§ GOAL OF THE EXERCISE: Check each line of the entries below for the word "centre", then state how many lines have it and nothing more.

§ ENTRIES SHOWN:

● ● ● ● ●

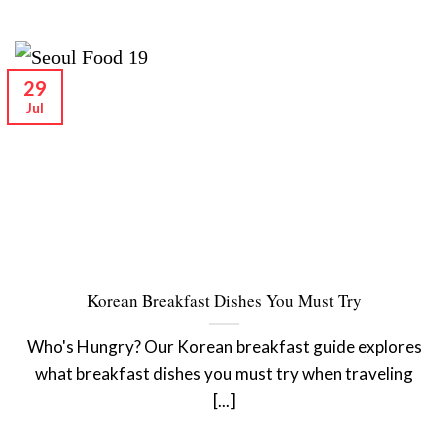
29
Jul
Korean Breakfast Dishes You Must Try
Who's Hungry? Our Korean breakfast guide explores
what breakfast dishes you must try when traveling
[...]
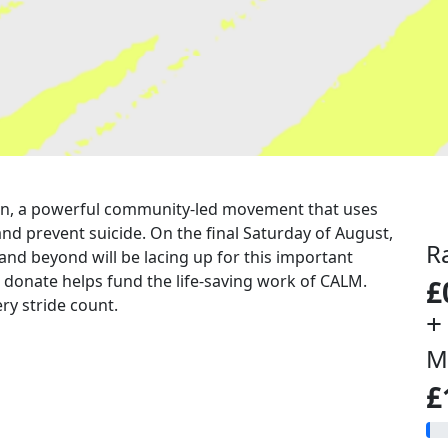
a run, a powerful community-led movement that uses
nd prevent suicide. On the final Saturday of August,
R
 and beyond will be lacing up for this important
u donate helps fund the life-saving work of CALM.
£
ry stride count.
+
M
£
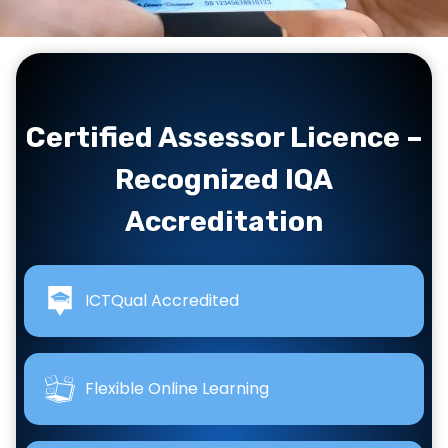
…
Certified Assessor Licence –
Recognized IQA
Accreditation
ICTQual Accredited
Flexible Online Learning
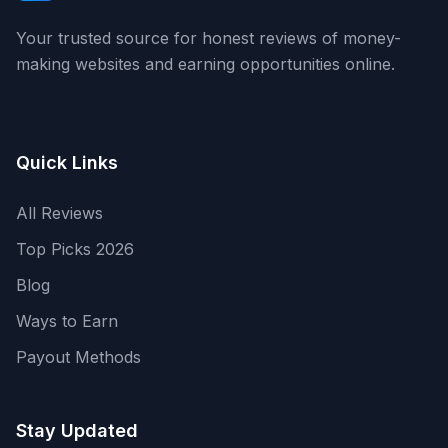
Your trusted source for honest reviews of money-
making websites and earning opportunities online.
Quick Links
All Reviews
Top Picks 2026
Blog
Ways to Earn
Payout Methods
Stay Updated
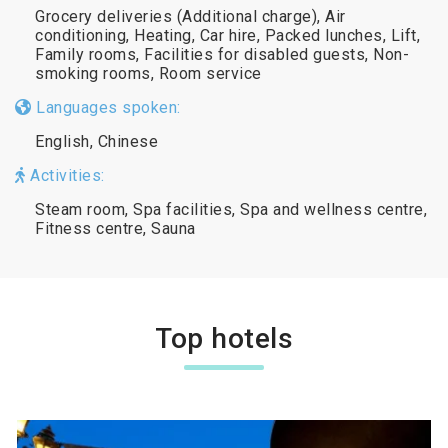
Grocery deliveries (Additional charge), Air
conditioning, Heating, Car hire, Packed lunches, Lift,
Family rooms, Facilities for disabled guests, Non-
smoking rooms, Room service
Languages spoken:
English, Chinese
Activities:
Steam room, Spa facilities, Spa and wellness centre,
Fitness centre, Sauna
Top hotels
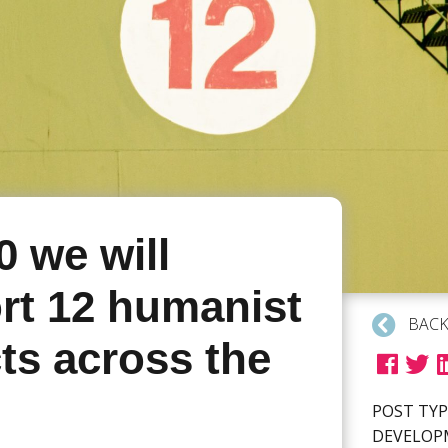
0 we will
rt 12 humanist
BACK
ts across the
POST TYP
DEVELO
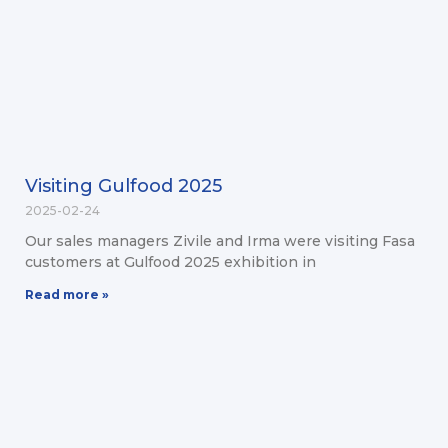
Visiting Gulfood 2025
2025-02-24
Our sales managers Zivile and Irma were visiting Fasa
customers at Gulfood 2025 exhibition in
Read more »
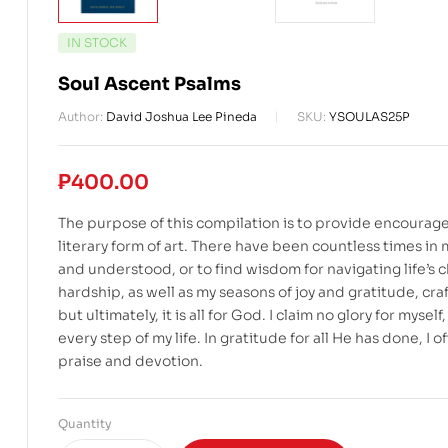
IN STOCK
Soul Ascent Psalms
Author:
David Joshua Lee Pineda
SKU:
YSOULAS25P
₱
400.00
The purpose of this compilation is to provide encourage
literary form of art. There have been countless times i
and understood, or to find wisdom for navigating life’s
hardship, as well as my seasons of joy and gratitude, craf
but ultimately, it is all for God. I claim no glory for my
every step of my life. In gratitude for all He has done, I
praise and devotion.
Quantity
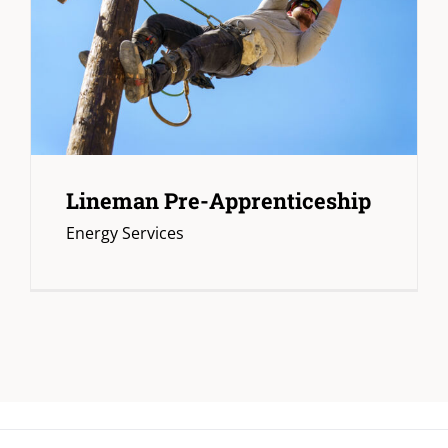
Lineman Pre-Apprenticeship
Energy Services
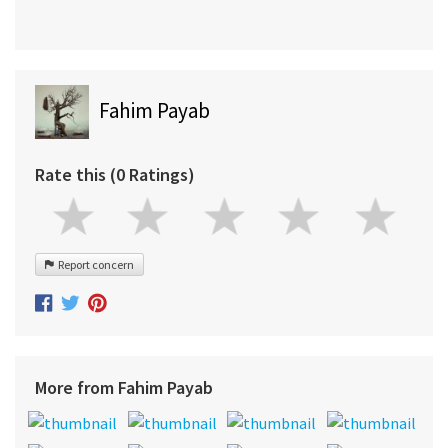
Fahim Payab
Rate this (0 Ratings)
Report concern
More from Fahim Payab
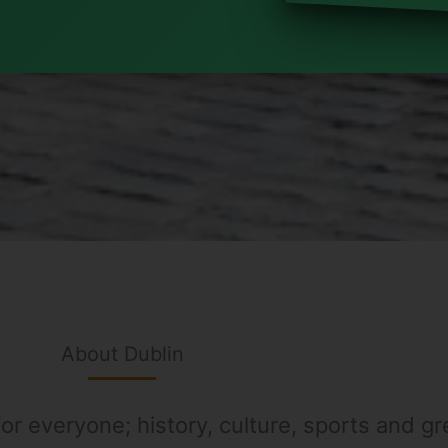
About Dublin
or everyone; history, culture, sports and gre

● ● ● ● ●

§ RESPONSE TO THE TASK: 2